╭──

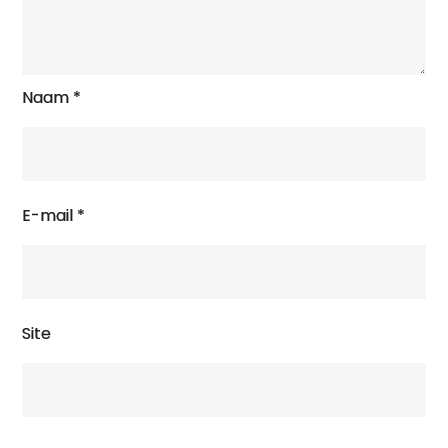
Naam
*
E-mail
*
Site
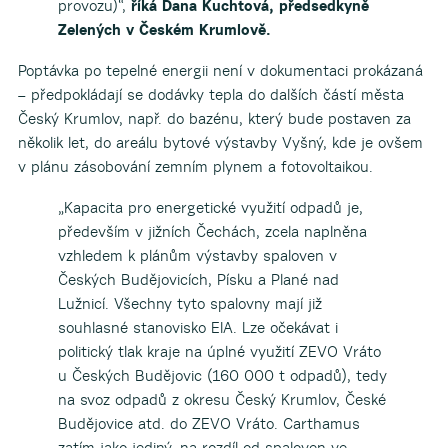
provozu)“,
říká Dana Kuchtová, předsedkyně
Zelených v Českém Krumlově.
Poptávka po tepelné energii není v dokumentaci prokázaná
– předpokládají se dodávky tepla do dalších částí města
Český Krumlov, např. do bazénu, který bude postaven za
několik let, do areálu bytové výstavby Vyšný, kde je ovšem
v plánu zásobování zemním plynem a fotovoltaikou.
„Kapacita pro energetické využití odpadů je,
především v jižních Čechách, zcela naplněna
vzhledem k plánům výstavby spaloven v
Českých Budějovicích, Písku a Plané nad
Lužnicí. Všechny tyto spalovny mají již
souhlasné stanovisko EIA. Lze očekávat i
politický tlak kraje na úplné využití ZEVO Vráto
u Českých Budějovic (160 000 t odpadů), tedy
na svoz odpadů z okresu Český Krumlov, České
Budějovice atd. do ZEVO Vráto. Carthamus
zatím jako jediný, na rozdíl od spaloven ve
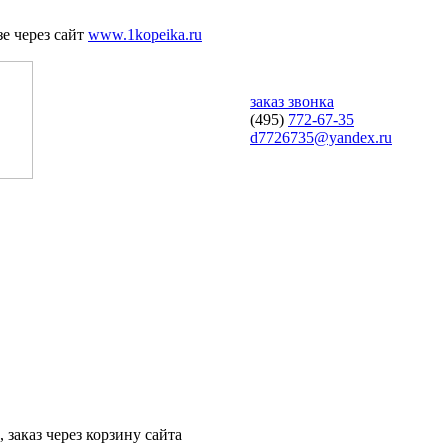
е через сайт
www.1kopeika.ru
заказ звонка
(495)
772-67-35
d7726735@yandex.ru
 заказ через корзину сайта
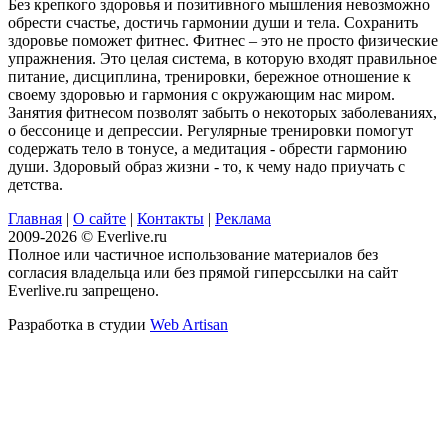
Без крепкого здоровья и позитивного мышления невозможно
обрести счастье, достичь гармонии души и тела. Сохранить
здоровье поможет фитнес. Фитнес – это не просто физические
упражнения. Это целая система, в которую входят правильное
питание, дисциплина, тренировки, бережное отношение к
своему здоровью и гармония с окружающим нас миром.
Занятия фитнесом позволят забыть о некоторых заболеваниях,
о бессонице и депрессии. Регулярные тренировки помогут
содержать тело в тонусе, а медитация - обрести гармонию
души. Здоровый образ жизни - то, к чему надо приучать с
детства.
Главная
|
О сайте
|
Контакты
|
Реклама
2009-2026 © Everlive.ru
Полное или частичное использование материалов без
согласия владельца или без прямой гиперссылки на сайт
Everlive.ru запрещено.
Разработка в студии
Web Artisan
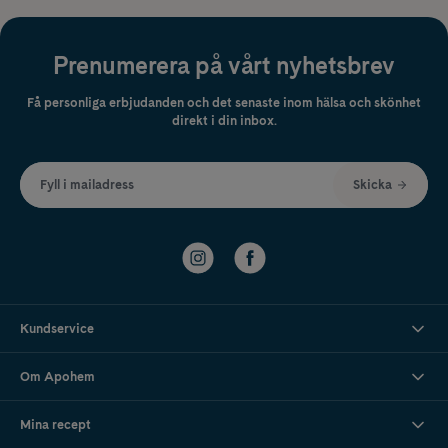
Prenumerera på vårt nyhetsbrev
Få personliga erbjudanden och det senaste inom hälsa och skönhet
direkt i din inbox.
Fyll i mailadress
Skicka
Kundservice
Om Apohem
Mina recept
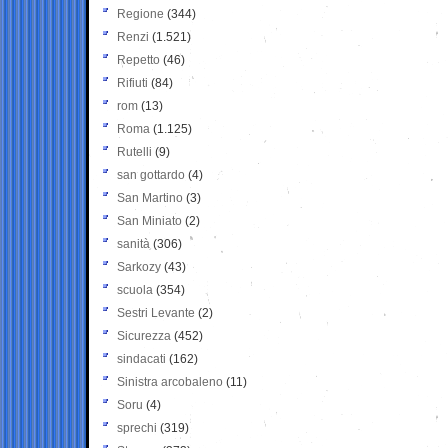
Regione
(344)
Renzi
(1.521)
Repetto
(46)
Rifiuti
(84)
rom
(13)
Roma
(1.125)
Rutelli
(9)
san gottardo
(4)
San Martino
(3)
San Miniato
(2)
sanità
(306)
Sarkozy
(43)
scuola
(354)
Sestri Levante
(2)
Sicurezza
(452)
sindacati
(162)
Sinistra arcobaleno
(11)
Soru
(4)
sprechi
(319)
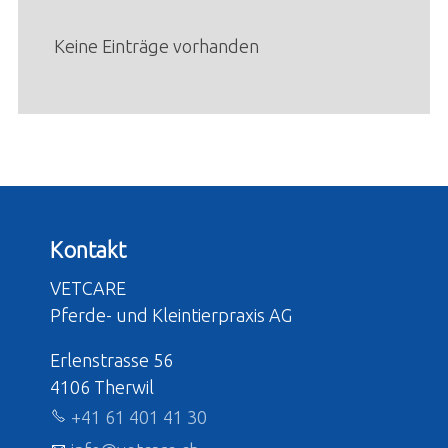
Keine Einträge vorhanden
Kontakt
VETCARE
Pferde- und Kleintierpraxis AG
Erlenstrasse 56
4106 Therwil
+41 61 401 41 30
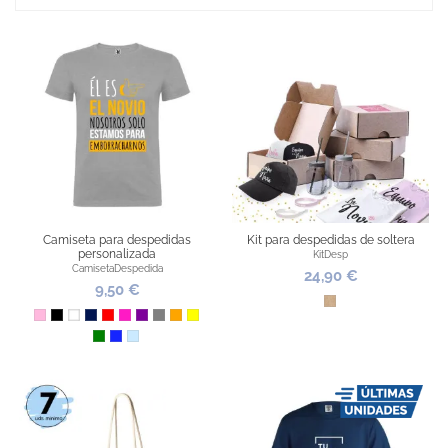
Camiseta para despedidas
Kit para despedidas de soltera
personalizada
KitDesp
CamisetaDespedida
24,90 €
9,50 €
Kraft
Rosa
Negro
Blanco
Marino
Rojo
Fucsia
Morado
Gris
Naranja
Amarillo
Verde
Azul Royal
Azul Claro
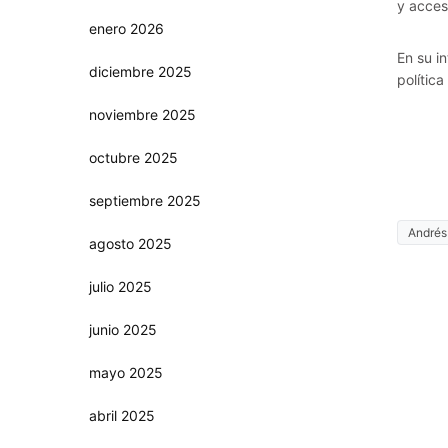
y acces
enero 2026
En su i
diciembre 2025
política
noviembre 2025
octubre 2025
septiembre 2025
Andrés
agosto 2025
julio 2025
junio 2025
mayo 2025
abril 2025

╰──

Print, exactly and only, the lines running from the one with "octubre 2025" to the end of the data above.

octubre 2025
septiembre 2025
Andrés
agosto 2025
julio 2025
junio 2025
mayo 2025
abril 2025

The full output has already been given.